The Week I Cried
I haven’t written here about all that’s going on with my life right now. There are many reasons why I haven’t written yet there were many times I wanted to open my heart and share with you. If you haven’t noticed I haven’t been online much lately. Some posts have gone out which were pre-scheduled. Some were works in progress that I hastily finished up to keep the blog looking fresh. And many of my social media posts were pre-scheduled as well. But, personally, I’ve been away.
I’ve been away for about 8 weeks, away from blogging, away from homeschooling, away from home, away from my normal life. That’s because I’m living a new normal. It’s a change in the fundamental way my family and I will be living over the next foreseeable future.
8 weeks ago when I called my parents at about 9 p.m. mom told me something was wrong with dad and she couldn’t get him to go to the hospital. I asked if she needed me to come (they live about 4 hours from me), and she said yes. So I packed, drove through a snow storm, sleet, rain and fog to arrive at 2:30 in the a.m.. As soon as I walked in the house I knew something was wrong.
My dad was laying in the floor, mom was in a panic. She had called 911 and about 15 minutes later the squad arrived and my dad was transported to the Emergency Room. They diagnosed him with congestive heart failure and possible pneumonia due to an unknown infection.
That’s where it all began. Siblings were called, and tests began. Within a short amount of time we came to understand that dad was a very sick man. Out of respect for his privacy I won’t go into details on specifics, but multiple serious health problems were involved and each, in and of themselves, could lead to death.
To date, he has been in hospital for 60 days, in 4 different hospitals, he has had 4 different infections, one major surgery, with 3 weeks in ICU. We have a long way to go before he will be considered recovered and we are yet to know what long term deficits he may have. But we are hopeful for a complete recovery.
What we, my siblings and I, have come to see is how much help both parents need. A year and a half ago, mom went through her own major illness and wasn’t expected to survive, but through God’s mercy she did. So for many weeks I have stayed with mom and supported her through dad’s days in hospital many of which were not only out of town for her but outside of her home state. I’ve learned, I’ve grown and I’ve tried to be strong for them both.
Then I came home this week. It’s literally only the second time I’ve been home for more than a day or two since this all began. As soon as I saw my husband I fell apart. I crumbled. I’ve cried all week. My nights are long, I can’t sleep and the overwhelming emotions that I’ve held in over the past 8 weeks came pouring out of my soul.
I cry for the overwhelming physical and mental struggle that I’ve watched both my mother and father go through. I weep for the pressure of bearing the weight of decisions that were life and death. I sob for the emotions I held in during the scariest or worrisome moments. I lament for the things I have seen and done during these weeks that I had to hide in my heart until I had a safe place and time to release them. And, I cry with joy that even though we have much yet to go through, the Lord has seen my father through the worst of it.
My New Normal Life
I joined a caregivers support group. What I’ve learned is that my feelings are normal. I’m grieving. Yes, grieving the loss of the parents I had as I embrace the parents they now are. I’m grieving the loss of all the other normal things in my life as I begin to accept the new normal of what is.

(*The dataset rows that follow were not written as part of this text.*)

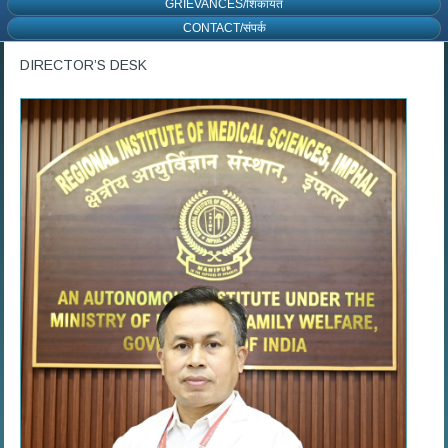
GRIEVANCES/शिकायत
CONTACT/संपर्क
DIRECTOR’S DESK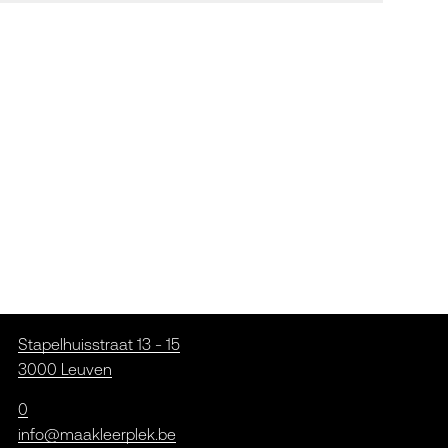
Stapelhuisstraat 13 - 15
3000 Leuven
0
info@maakleerplek.be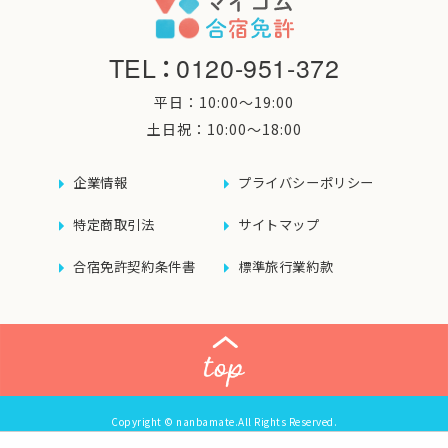
TEL
：
0120-951-372
平日：10:00〜19:00
土日祝：10:00〜18:00
企業情報
プライバシーポリシー
特定商取引法
サイトマップ
合宿免許契約条件書
標準旅行業約款
Copyright © nanbamate.All Rights Reserved.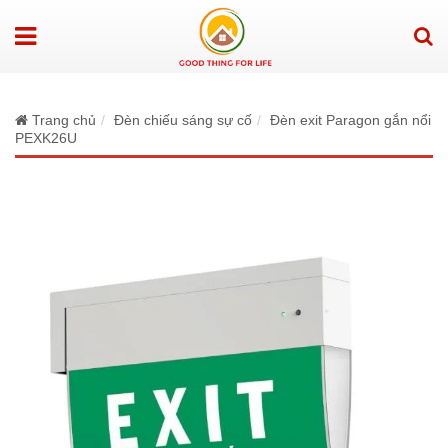
Trang chủ
Đèn chiếu sáng sự cố
Đèn exit Paragon gắn nổi
PEXK26U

This is my new normal. Caregiver. I’ll be spending time away from the home I have with my husband and son, and I’ll be I’ll be spending 3-4 days each week in my childhood home. I’ll be driving 2 hours each day, waiting with mom at the hospital and advocating for the best interest of my dad. I’ll be cleaning and doing laundry, I’ll be trying to assess their home to determine what needs to be done to make it accessible for aging in place. I’ll be working alongside one of my sisters to manage their finances in the time while my dad is unable to do so. I’ll be trusting others to care for and homeschool my child while I’m away.

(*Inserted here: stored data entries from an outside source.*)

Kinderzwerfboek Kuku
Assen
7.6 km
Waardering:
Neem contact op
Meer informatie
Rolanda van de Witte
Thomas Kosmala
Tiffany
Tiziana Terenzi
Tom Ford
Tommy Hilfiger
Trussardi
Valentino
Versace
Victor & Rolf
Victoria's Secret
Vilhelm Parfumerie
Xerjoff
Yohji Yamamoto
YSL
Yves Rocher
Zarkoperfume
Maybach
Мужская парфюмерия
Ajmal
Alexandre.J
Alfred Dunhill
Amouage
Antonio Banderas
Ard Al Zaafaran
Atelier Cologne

And, I’ll be learning. There is so much to learn about caring for aging parents. It isn’t the same as caring for a child. When caring for a child you make decisions and move forward with them. They are, in fact, adults. They deserve to be treated by you and medical staff with dignity and respect. Their opinions and decisions are important and valid, even if you don’t agree. There is information and knowledge that any caregiver needs to know about their parents wishes, their medical insurance, their medical history and even their financial situation. I’ll continue to be learning a great deal as we move forward with the new normal.
This Marriage Moment comes from watching the love shared between these two who are one as they’ve walked through the road of struggle; neither wanting to give up, neither wanting to let go, choosing to fight for more time to spend together.
They are an amazing couple and their life and love have inspired me for all of my life. No one can say they have had an easy life together. Like most, they’ve faced many struggles. But together, they have made it through 58 years of marriage and are still working toward the 59th.